• EXERCISE DATA
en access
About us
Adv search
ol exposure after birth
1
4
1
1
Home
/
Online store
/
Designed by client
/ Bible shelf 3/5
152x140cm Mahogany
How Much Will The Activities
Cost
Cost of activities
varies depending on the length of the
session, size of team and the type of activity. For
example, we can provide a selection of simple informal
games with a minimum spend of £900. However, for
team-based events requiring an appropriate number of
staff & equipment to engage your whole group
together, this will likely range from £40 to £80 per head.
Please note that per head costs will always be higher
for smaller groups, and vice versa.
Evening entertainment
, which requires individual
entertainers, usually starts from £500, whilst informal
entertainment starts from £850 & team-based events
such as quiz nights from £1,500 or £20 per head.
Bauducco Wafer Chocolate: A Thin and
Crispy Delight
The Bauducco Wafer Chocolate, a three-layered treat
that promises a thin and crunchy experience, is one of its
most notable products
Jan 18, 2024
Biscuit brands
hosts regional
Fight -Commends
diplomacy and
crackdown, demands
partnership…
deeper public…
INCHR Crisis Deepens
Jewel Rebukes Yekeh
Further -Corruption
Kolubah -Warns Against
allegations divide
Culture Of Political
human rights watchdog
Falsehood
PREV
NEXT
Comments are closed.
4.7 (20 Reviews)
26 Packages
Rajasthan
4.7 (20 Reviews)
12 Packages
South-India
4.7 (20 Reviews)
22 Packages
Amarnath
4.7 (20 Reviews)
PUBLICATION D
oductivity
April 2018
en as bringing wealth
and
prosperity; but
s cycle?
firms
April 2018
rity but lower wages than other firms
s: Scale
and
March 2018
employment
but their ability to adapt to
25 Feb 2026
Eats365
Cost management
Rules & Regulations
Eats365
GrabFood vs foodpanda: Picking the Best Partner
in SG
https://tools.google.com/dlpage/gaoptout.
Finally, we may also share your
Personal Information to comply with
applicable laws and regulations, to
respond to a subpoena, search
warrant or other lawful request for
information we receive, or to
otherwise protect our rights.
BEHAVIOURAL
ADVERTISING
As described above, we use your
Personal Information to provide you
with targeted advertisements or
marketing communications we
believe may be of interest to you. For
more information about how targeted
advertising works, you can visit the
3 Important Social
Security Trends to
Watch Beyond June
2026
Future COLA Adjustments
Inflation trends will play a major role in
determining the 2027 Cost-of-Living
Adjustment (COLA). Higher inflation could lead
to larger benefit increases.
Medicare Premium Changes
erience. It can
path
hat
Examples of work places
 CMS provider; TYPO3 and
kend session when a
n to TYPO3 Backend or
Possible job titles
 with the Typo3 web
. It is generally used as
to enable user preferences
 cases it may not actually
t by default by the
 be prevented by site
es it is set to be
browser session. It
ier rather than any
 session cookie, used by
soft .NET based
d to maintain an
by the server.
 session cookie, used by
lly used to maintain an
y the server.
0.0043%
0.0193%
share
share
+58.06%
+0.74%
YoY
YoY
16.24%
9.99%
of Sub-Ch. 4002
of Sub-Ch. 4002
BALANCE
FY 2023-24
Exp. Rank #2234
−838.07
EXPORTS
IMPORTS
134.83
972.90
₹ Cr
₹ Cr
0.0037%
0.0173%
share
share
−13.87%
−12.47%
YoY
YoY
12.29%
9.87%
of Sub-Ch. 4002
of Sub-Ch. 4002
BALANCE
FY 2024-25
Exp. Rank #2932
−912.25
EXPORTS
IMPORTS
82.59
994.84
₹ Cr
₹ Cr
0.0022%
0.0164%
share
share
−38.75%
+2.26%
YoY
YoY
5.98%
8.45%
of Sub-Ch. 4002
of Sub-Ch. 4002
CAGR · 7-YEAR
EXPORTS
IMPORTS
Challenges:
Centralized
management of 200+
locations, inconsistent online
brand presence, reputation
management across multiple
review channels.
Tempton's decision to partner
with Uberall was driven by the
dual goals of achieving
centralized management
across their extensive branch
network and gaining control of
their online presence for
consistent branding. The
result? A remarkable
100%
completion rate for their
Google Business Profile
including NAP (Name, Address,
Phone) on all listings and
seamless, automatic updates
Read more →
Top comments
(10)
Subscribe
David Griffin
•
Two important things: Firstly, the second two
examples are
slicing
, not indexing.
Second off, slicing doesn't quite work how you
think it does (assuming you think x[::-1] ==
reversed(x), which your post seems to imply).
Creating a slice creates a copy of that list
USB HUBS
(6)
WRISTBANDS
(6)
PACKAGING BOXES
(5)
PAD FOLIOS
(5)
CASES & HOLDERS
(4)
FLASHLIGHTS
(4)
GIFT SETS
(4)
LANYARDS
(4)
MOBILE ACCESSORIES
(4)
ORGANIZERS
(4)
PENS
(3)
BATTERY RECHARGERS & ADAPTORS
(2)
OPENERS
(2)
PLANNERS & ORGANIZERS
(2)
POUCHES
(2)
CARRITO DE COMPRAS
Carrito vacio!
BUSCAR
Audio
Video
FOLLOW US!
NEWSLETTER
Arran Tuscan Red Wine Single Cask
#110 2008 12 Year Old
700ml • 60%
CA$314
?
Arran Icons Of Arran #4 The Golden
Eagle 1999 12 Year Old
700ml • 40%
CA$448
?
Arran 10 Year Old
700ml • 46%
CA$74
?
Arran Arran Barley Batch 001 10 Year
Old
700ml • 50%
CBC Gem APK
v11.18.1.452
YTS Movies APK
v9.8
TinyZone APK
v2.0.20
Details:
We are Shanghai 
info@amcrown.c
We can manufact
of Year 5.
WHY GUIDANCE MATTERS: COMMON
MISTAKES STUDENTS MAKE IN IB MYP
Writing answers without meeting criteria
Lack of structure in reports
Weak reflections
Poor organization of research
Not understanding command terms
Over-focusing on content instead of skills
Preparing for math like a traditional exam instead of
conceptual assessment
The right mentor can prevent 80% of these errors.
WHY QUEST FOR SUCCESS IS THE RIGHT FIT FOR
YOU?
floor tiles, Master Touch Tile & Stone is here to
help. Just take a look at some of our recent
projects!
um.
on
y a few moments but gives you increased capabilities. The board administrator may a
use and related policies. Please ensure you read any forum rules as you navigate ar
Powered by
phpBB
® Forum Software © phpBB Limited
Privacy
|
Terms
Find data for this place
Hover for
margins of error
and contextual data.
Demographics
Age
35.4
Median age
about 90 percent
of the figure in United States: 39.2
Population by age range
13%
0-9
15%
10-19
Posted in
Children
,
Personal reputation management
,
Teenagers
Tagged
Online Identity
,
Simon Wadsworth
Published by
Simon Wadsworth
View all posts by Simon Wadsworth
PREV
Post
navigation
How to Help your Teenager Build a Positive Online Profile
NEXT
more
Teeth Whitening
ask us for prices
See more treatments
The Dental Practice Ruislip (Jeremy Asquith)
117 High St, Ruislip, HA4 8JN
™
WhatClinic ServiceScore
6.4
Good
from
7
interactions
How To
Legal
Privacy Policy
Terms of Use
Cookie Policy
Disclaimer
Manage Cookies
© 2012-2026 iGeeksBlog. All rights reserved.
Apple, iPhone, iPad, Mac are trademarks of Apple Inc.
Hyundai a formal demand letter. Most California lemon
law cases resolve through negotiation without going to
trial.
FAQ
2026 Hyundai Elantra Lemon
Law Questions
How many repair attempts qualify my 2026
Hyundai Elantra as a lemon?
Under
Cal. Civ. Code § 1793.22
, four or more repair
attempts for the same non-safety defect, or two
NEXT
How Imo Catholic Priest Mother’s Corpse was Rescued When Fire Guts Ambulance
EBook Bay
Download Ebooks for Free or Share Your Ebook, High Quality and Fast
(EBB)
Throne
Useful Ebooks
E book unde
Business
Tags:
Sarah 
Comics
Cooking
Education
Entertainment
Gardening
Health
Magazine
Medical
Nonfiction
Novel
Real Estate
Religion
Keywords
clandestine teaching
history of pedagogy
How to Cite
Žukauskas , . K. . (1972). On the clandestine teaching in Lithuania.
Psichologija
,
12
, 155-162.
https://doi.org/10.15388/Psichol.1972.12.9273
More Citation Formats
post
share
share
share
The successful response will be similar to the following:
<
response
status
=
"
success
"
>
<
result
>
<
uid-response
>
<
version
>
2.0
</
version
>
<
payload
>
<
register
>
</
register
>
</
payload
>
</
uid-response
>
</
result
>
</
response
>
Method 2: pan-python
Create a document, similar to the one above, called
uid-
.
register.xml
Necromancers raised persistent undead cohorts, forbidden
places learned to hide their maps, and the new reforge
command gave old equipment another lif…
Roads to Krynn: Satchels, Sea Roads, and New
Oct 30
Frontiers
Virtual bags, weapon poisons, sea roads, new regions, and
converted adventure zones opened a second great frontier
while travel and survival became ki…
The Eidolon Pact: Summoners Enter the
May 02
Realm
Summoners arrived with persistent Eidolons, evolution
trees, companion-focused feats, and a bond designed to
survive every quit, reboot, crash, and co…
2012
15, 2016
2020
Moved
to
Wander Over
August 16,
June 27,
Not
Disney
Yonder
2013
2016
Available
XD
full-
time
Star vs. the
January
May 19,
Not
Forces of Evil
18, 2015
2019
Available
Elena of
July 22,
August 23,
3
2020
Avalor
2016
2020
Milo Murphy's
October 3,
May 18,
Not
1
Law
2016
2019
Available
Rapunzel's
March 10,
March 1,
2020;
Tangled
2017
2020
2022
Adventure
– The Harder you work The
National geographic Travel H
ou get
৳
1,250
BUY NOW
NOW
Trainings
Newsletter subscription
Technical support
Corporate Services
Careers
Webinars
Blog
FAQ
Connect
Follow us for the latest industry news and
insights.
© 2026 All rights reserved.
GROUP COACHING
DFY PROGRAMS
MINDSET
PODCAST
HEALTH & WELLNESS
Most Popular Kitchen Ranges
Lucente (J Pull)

• EXERCISE REQUIREMENTS
Find every line in the records that has the word "reserved". Copy those lines.

• OUTPUT
© 2012-2026 iGeeksBlog. All rights reserved.
© 2026 All rights reserved.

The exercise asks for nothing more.